Foundations & Encodings
Lesson, slides, and applied problem sets.
View SlidesLesson
Blockchain Foundations & Encodings
Why this module exists
Blockchains are data-first systems. Before consensus or mining matters, you must be able to serialize deterministically and decode unambiguously. A single bit of ambiguity creates consensus forks.
1) Canonical bytes are the protocol
Every object (transaction, block header, address) has a canonical byte layout. Validators don't interpret your structs—they hash bytes.
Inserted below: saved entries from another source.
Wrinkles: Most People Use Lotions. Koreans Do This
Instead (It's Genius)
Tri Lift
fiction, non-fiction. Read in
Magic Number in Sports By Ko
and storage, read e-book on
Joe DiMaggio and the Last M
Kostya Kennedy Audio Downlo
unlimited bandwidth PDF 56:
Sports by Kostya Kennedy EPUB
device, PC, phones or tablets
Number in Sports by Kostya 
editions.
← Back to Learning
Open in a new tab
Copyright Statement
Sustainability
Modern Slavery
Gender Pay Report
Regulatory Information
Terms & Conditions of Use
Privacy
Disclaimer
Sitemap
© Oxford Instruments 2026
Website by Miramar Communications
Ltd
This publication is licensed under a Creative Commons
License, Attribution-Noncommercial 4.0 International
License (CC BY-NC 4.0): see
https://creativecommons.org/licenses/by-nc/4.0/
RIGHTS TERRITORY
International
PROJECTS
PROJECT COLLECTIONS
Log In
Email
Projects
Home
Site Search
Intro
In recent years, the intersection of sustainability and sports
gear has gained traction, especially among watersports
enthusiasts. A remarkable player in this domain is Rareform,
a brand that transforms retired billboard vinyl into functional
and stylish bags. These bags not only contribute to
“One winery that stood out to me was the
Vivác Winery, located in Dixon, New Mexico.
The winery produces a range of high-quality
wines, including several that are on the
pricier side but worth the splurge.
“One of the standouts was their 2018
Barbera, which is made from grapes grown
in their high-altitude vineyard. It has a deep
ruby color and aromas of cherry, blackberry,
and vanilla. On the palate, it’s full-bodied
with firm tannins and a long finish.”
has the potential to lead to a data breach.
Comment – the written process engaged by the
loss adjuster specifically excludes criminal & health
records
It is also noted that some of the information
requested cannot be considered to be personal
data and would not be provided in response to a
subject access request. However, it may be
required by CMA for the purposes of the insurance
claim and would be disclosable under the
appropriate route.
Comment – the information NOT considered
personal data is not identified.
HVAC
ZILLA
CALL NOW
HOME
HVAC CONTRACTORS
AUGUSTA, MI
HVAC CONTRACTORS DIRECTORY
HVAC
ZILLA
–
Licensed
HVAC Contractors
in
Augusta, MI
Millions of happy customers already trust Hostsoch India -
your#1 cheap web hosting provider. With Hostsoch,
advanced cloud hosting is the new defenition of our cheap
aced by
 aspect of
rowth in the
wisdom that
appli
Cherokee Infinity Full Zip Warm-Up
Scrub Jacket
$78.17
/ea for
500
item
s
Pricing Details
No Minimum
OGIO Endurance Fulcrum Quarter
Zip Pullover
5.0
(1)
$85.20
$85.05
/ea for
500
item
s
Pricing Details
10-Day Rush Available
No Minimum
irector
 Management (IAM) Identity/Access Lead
If two nodes serialize slightly differently, they will disagree on txids and merkle roots.
Key properties:
- Deterministic ordering and encoding
- Explicit lengths for variable fields
- Little-endian integers in Bitcoin serialization
2) CompactSize varint
Bitcoin encodes counts and lengths using CompactSize:
- 1 byte for small values
- Prefixed 16/32/64-bit for larger
- Non-canonical encodings are invalid
Canonicality prevents multiple encodings for the same number, which prevents malleability and ambiguity in parsing.
3) Base58Check
Base58Check is a human-friendly encoding with a built-in checksum:
- Avoids visually confusing characters (0/O, I/l)
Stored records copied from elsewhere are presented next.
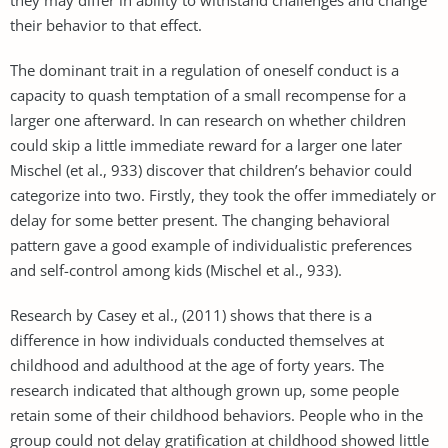
their behavior to that effect.
The dominant trait in a regulation of oneself conduct is a
capacity to quash temptation of a small recompense for a
larger one afterward. In can research on whether children
could skip a little immediate reward for a larger one later
Mischel (et al., 933) discover that children’s behavior could
categorize into two. Firstly, they took the offer immediately or
delay for some better present. The changing behavioral
pattern gave a good example of individualistic preferences
and self-control among kids (Mischel et al., 933).
Research by Casey et al., (2011) shows that there is a
difference in how individuals conducted themselves at
childhood and adulthood at the age of forty years. The
research indicated that although grown up, some people
retain some of their childhood behaviors. People who in the
group could not delay gratification at childhood showed little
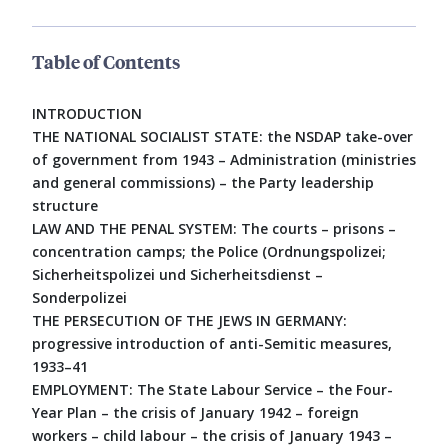
Table of Contents
INTRODUCTION
THE NATIONAL SOCIALIST STATE: the NSDAP take-over
of government from 1943 – Administration (ministries
and general commissions) – the Party leadership
structure
LAW AND THE PENAL SYSTEM: The courts – prisons –
concentration camps; the Police (Ordnungspolizei;
Sicherheitspolizei und Sicherheitsdienst –
Sonderpolizei
THE PERSECUTION OF THE JEWS IN GERMANY:
progressive introduction of anti-Semitic measures,
1933–41
EMPLOYMENT: The State Labour Service – the Four-
Year Plan – the crisis of January 1942 – foreign
workers – child labour – the crisis of January 1943 –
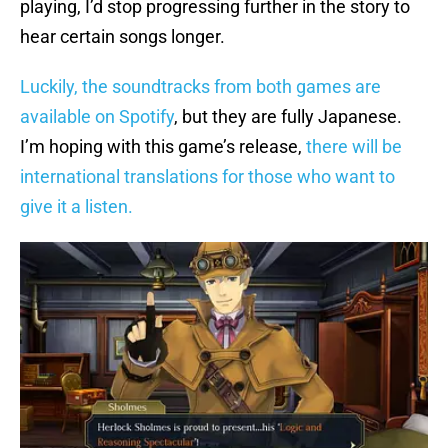
playing, I’d stop progressing further in the story to
hear certain songs longer.
Luckily, the soundtracks from both games are
available on Spotify
, but they are fully Japanese.
I’m hoping with this game’s release,
there will be
international translations for those who want to
give it a listen.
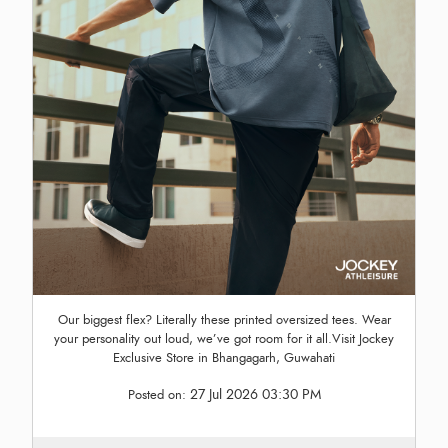
Our biggest flex? Literally these printed oversized tees. Wear
your personality out loud, we’ve got room for it all.Visit Jockey
Exclusive Store in Bhangagarh, Guwahati
27 Jul 2026 03:30 PM
Posted on:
- Preserves leading zero bytes via leading
1s - Detects typos via 4-byte checksum
Note: we use Base58Check to teach encoding, not wallet security.
4) Practical pitfalls
- Incorrect endian handling = wrong txid/merkle root.
- Accepting non-canonical encodings can lead to consensus splits.
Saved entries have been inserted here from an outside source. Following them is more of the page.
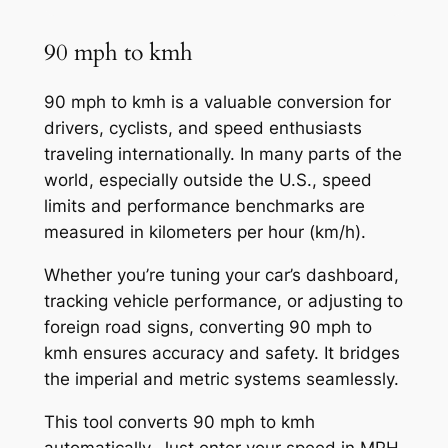
90 mph to kmh
90 mph to kmh is a valuable conversion for
drivers, cyclists, and speed enthusiasts
traveling internationally. In many parts of the
world, especially outside the U.S., speed
limits and performance benchmarks are
measured in kilometers per hour (km/h).
Whether you’re tuning your car’s dashboard,
tracking vehicle performance, or adjusting to
foreign road signs, converting 90 mph to
kmh ensures accuracy and safety. It bridges
the imperial and metric systems seamlessly.
This tool converts 90 mph to kmh
automatically. Just enter your speed in MPH,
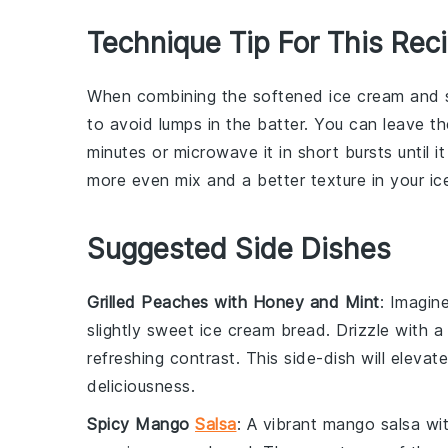
Technique Tip For This Rec
When combining the
softened ice cream
and
to avoid lumps in the batter. You can leave t
minutes or microwave it in short bursts until 
more even mix and a better texture in your
ic
Suggested Side Dishes
Grilled Peaches with Honey and Mint
: Imagin
slightly sweet
ice cream bread
. Drizzle with 
refreshing contrast. This side-dish will eleva
deliciousness.
Spicy Mango
Salsa
: A vibrant
mango salsa
wit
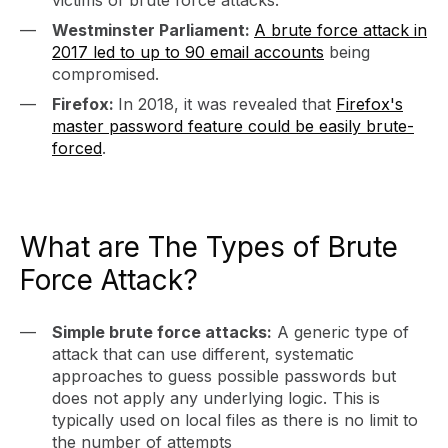
victims of brute force attacks.
Westminster Parliament:
A brute force attack in
2017 led to up to 90 email accounts
being
compromised.
Firefox:
In 2018, it was revealed that
Firefox's
master password feature could be easily brute-
forced
.
What are The Types of Brute
Force Attack?
Simple brute force attacks:
A generic type of
attack that can use different, systematic
approaches to guess possible passwords but
does not apply any underlying logic. This is
typically used on local files as there is no limit to
the number of attempts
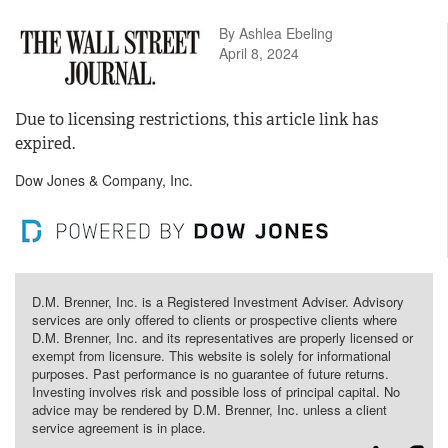
By Ashlea Ebeling
April 8, 2024
Due to licensing restrictions, this article link has
expired.
Dow Jones & Company, Inc.
D.M. Brenner, Inc. is a Registered Investment Adviser. Advisory
services are only offered to clients or prospective clients where
D.M. Brenner, Inc. and its representatives are properly licensed or
exempt from licensure. This website is solely for informational
purposes. Past performance is no guarantee of future returns.
Investing involves risk and possible loss of principal capital. No
advice may be rendered by D.M. Brenner, Inc. unless a client
service agreement is in place.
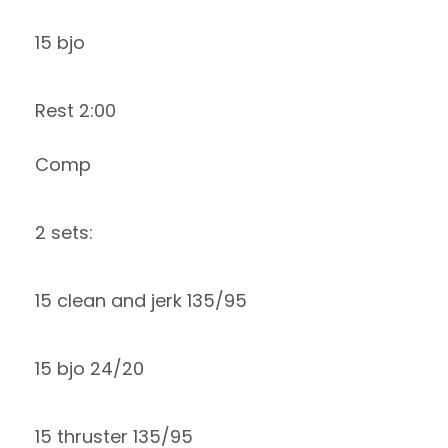
15 bjo
Rest 2:00
Comp
2 sets:
15 clean and jerk 135/95
15 bjo 24/20
15 thruster 135/95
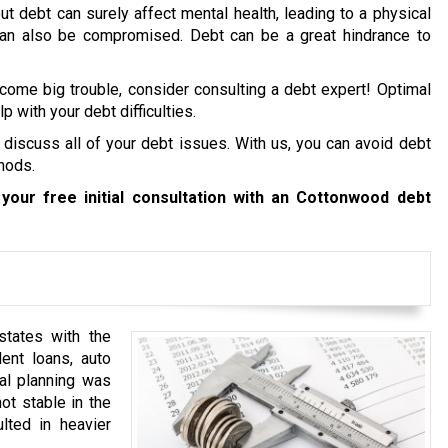
ut debt can surely affect mental health, leading to a physical
 can also be compromised. Debt can be a great hindrance to
ecome big trouble, consider consulting a debt expert! Optimal
p with your debt difficulties.
 discuss all of your debt issues. With us, you can avoid debt
hods.
your free initial consultation with an Cottonwood debt
tates with the
ent loans, auto
ial planning was
ot stable in the
lted in heavier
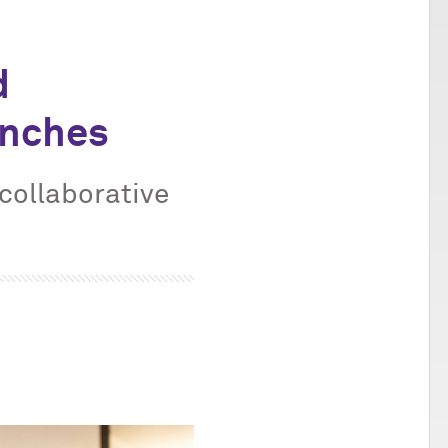
d
unches
 collaborative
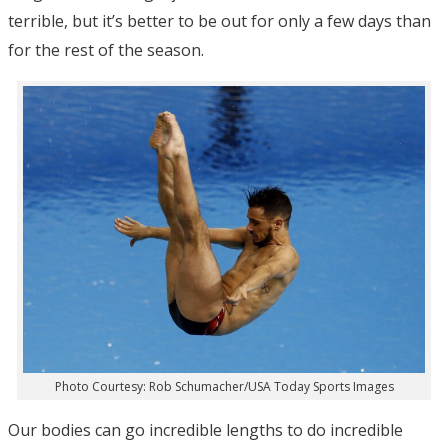
terrible, but it’s better to be out for only a few days than
for the rest of the season.
Photo Courtesy: Rob Schumacher/USA Today Sports Images
Our bodies can go incredible lengths to do incredible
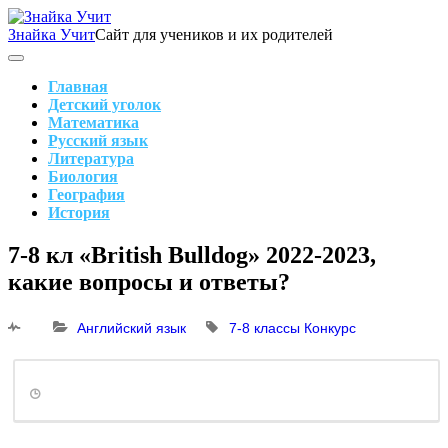
Skip
to
Знайка Учит
Сайт для учеников и их родителей
content
Search
Main
Navigation
Главная
Детский уголок
Математика
Русский язык
Литература
Биология
География
История
Search
7-8 кл «British Bulldog» 2022-2023,
какие вопросы и ответы?
Английский язык
7-8 классы
Конкурс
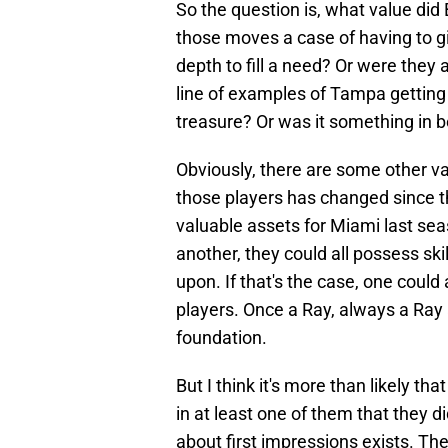
So the question is, what value did 
those moves a case of having to g
depth to fill a need? Or were they 
line of examples of Tampa getting 
treasure? Or was it something in b
Obviously, there are some other var
those players has changed since th
valuable assets for Miami last sea
another, they could all possess ski
upon. If that's the case, one cou
players. Once a Ray, always a Ray 
foundation.
But I think it's more than likely t
in at least one of them that they di
about first impressions exists. The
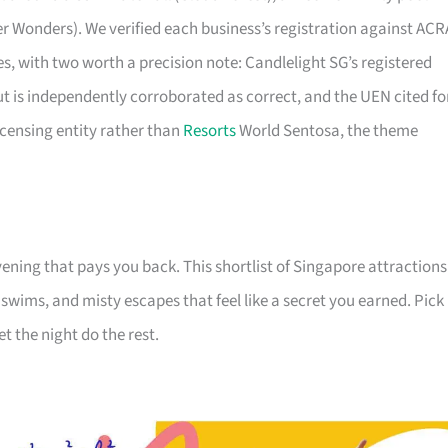
er Wonders). We verified each business’s registration against ACR
ties, with two worth a precision note: Candlelight SG’s registered
ut is independently corroborated as correct, and the UEN cited fo
icensing entity rather than
Resorts
World Sentosa, the theme
ening that pays you back. This shortlist of Singapore attractions
e swims, and misty escapes that feel like a secret you earned. Pick
et the night do the rest.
- Address encoding is presentation, not consensus—be clear which layer you are in.
What you will build
- CompactSize encoding/decoding with canonical checks
- Base58Check encoding/decoding with checksum validation
Key takeaways
- Bytes are the protocol boundary.
- Canonical encoding is a consensus rule.
- Base58Check is about robustness of human input.